Le monde a réclamé des poursuites contre ceux qui ont pratiqué la torture par l’eau contre des terroristes présumés sous l’administration Bush, mais l’administration Obama a déclaré en 2009 qu’elle n’autoriserait pas les enquêtes ou les poursuites contre les employés de la CIA responsables de ces actes. C’est mépriser non seulement les obligations des traités mais aussi les principes du droit international de Nuremberg. Quand des tribunaux de pays comme l’Espagne ont décidé d’enquêter sur des officiels de Bush pour crimes de guerre, l’administration Obama a, selon certaines sources, pressé ses homologues étrangers d’empêcher de telles poursuites, malgré le fait que les États-Unis aient longtemps prétendu à la même autorité envers les présumés criminels de guerre d’autres pays. (De nombreuses nations ont empêché que des enquêtes soient menées contre des officiels accusés de crimes de guerre et de torture. Certaines, comme la Serbie et le Chili, se sont finalement résignées à se soumettre au droit international ; les pays qui ont refusé des enquêtes indépendantes comprennent l’Iran, la Syrie et la Chine.)

Tribunal secret

Le gouvernement utilise de plus en plus le tribunal secret de surveillance des agents de renseignement étrangers, qui a étendu ses mandats secrets pour y inclure tous les individus suspectés d’aider ou d’encourager des gouvernements ou organisations étrangers hostiles. En 2011, Obama a renouvelé ces pouvoirs, en y incluant la possibilité de rechercher secrètement des individus n’appartenant pas à un groupe terroriste identifiable. Son administration a confirmé le droit d’ignorer les limites imposées par le Congrès à propos d’une surveillance de ce type. (Le Pakistan a placé la surveillance pour la sécurité nationale sous l’autorité opaque de l’armée ou des services de renseignement.)

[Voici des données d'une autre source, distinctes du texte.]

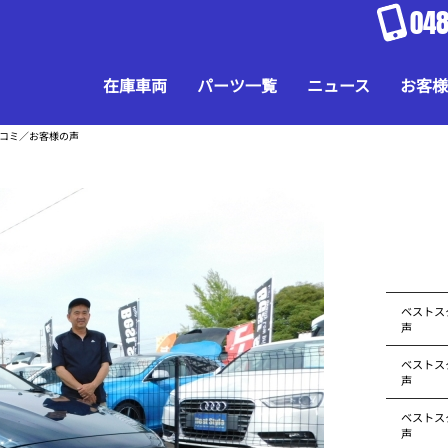
048
在庫車両
パーツ一覧
ニュース
お客様
口コミ／お客様の声
ベストス
声
ベストス
声
ベストス
声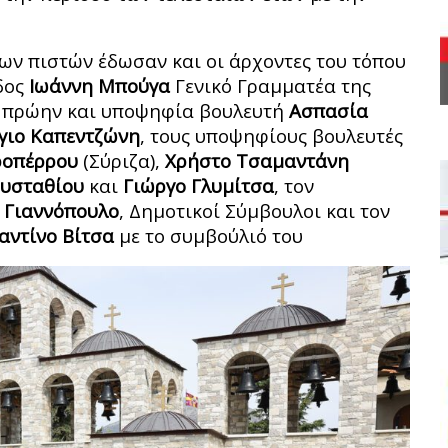
ων πιστών έδωσαν και οι άρχοντες του τόπου
δος
Ιωάννη Μπούγα
Γενικό Γραμματέα της
ην πρώην και υποψηφία βουλευτή
Ασπασία
γιο Καπεντζώνη
, τους υποψηφίους βουλευτές
ροπέρρου
(Σύριζα),
Χρήστο Τσαμαντάνη
Ευσταθίου
και
Γιώργο Γλυμίτσα
, τον
 Γιαννόπουλο
, Δημοτικοί Σύμβουλοι και τον
αντίνο Βίτσα
με το συμβούλιό του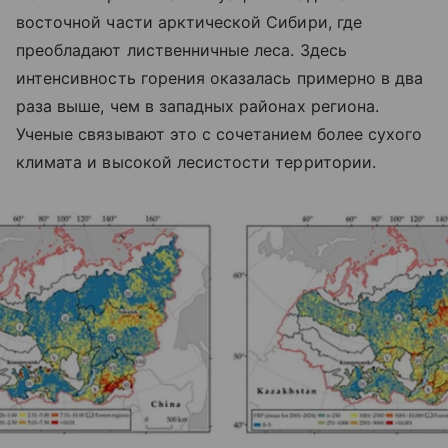
восточной части арктической Сибири, где
преобладают лиственничные леса. Здесь
интенсивность горения оказалась примерно в два
раза выше, чем в западных районах региона.
Ученые связывают это с сочетанием более сухого
климата и высокой лесистости территории.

Immunité face à l’examen de constitutionnalité d’une loi

Comme l’administration Bush avant elle, l’administration Obama a fait pression et obtenu l’immunité des sociétés qui, sans en avoir le droit participent à la surveillance de citoyens, rendant ainsi inutile toute action au nom de l’atteinte à la vie privée. (De la même manière, la Chine balaie les protestations contre l’immunité, qu’elles viennent de Chine ou d’ailleurs, et il est ordinaire qu’elle bloque les actions en justice contre les sociétés privées.)

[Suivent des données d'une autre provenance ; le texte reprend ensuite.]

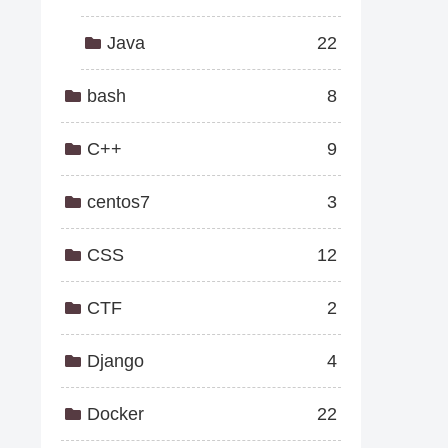
Java
22
bash
8
C++
9
centos7
3
CSS
12
CTF
2
Django
4
Docker
22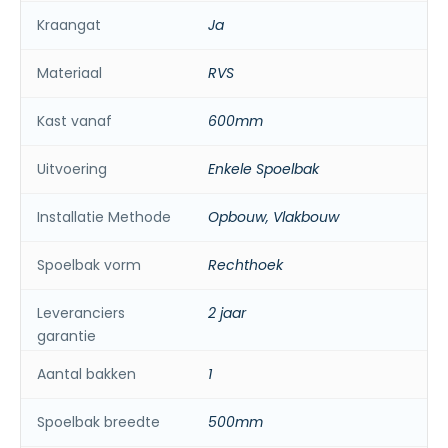
Kraangat
Ja
Materiaal
RVS
Kast vanaf
600mm
Uitvoering
Enkele Spoelbak
Installatie Methode
Opbouw, Vlakbouw
Spoelbak vorm
Rechthoek
Leveranciers
2 jaar
garantie
Aantal bakken
1
Spoelbak breedte
500mm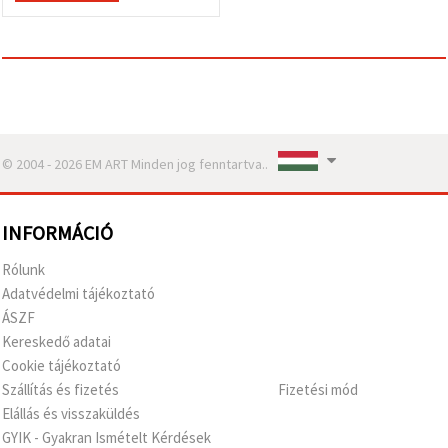
© 2004 - 2026 EM ART Minden jog fenntartva..
INFORMÁCIÓ
Rólunk
Adatvédelmi tájékoztató
ÁSZF
Kereskedő adatai
Cookie tájékoztató
Szállítás és fizetés
Fizetési mód
Elállás és visszaküldés
GYIK - Gyakran Ismételt Kérdések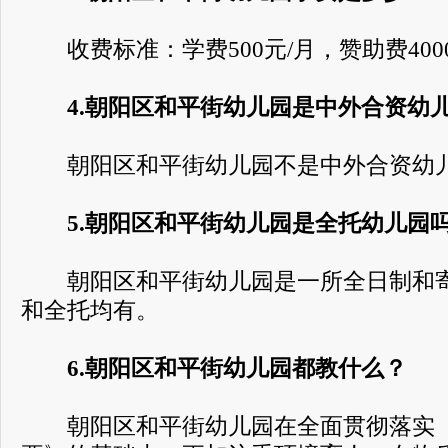
收费标准：学费500元/月，赞助费400
4.朝阳区和平街幼儿园是中外合资幼
朝阳区和平街幼儿园不是中外合资幼儿
5.朝阳区和平街幼儿园是全托幼儿园
朝阳区和平街幼儿园是一所全日制和寄
和全托均有。
6.朝阳区和平街幼儿园都教什么？
朝阳区和平街幼儿园在全面贯彻落实《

Surveillance continue des citoyens

L’administration Obama a défendu avec succès sa volonté de pouvoir utiliser des appareils dotés de GPS afin de suivre tous les mouvements d’un individu ciblé sans décision ni examen judiciaire préalable. (L’Arabie Saoudite a mis en place un système de surveillance publique massive, et il est de notoriété publique que Cuba surveille activement certains de ses citoyens.)

Transferts exceptionnels

Le gouvernement a désormais la possibilité de transférer des citoyens nationaux ou étrangers dans un autre pays au moyen d’un système appelé procédure de transfert exceptionnel. Il a été dénoncé comme étant un moyen d’utiliser d’autres pays comme la Syrie, l’Arabie Saoudite et le Pakistan pour torturer les suspects. L’administration Obama affirme qu’elle n’abuse plus de cette pratique comme c’était le cas sous Bush, mais elle insiste sur le droit d’utiliser ces transferts sans aucune entrave – y compris pour les citoyens américains.

Ces nouvelles lois arrivent accompagnées d”injection d’argent dans un système de sécurité étendu au niveau des états et de la fédération, incluant une augmentation des caméras de surveillance publique, des dizaines de milliers d’agents de sécurité et une extension massive d’une bureaucratie chasseuse de terroristes.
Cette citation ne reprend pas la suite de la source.